The situation is likely to get worse as violence continues. White House spokeperson Josh Earnest states,

The United States is deeply concerned about the continued aggression of ISIL in Iraq. In addition to the violence in Mosul, we’ve seen the reports and are closely following the ongoing attacks and violence in the Baiji and Tikrit areas, and other parts of northern Iraq. The deterioration in security is rapidly becoming a humanitarian issue and requires a coordinated response by Iraqi leaders from across the country to halt the advances ISIL has made and regain control of territory currently in ISIL’s hands."

WFP is airlifting 550 metric tons of food as part of its initial response to the Mosul emergency. The UN food agency is already providing aid to 240,000 people displaced by conflict in Iraq’s al-Anbar region. In addition, Syrians continue to flee the civil war in their country, with Iraq one of the places of refuge. WFP has been feeding over 100,000 Syrian refugees in Northern Iraq.

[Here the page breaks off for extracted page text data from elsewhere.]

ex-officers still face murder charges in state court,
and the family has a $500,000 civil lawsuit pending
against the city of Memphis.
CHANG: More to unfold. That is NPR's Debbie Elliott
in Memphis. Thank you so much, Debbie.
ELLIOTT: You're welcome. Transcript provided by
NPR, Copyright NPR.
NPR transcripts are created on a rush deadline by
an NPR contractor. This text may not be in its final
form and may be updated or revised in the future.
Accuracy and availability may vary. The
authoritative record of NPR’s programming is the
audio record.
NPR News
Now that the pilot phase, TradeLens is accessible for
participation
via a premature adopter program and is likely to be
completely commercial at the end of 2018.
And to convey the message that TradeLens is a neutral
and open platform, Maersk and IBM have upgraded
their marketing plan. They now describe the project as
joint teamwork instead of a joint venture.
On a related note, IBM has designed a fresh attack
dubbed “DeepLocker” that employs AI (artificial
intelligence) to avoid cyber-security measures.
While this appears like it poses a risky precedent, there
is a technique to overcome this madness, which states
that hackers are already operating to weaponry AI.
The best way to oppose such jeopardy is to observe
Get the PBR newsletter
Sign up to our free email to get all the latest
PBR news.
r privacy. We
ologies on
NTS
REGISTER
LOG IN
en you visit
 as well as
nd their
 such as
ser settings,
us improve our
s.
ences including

WFP relies on voluntary funding and is confronting a fast-growing humanitarian emergency in the Middle East. Jane Pearce, the WFP country director warns, “The crisis in Iraq is escalating quickly. In some areas on the borders between Iraq and Kurdistan where newly displaced people are arriving, there are reports of unavailability of food in the shops. Meeting the food needs of the most vulnerable groups is a crucial step for WFP’s mission in the country."

War inevitably causes hunger and the great fear now is that malnutrition, especially among children, will escalate inside Iraq. With famine threatening Syria, South Sudan and Central African Republic, aid groups are stretched thin in resources.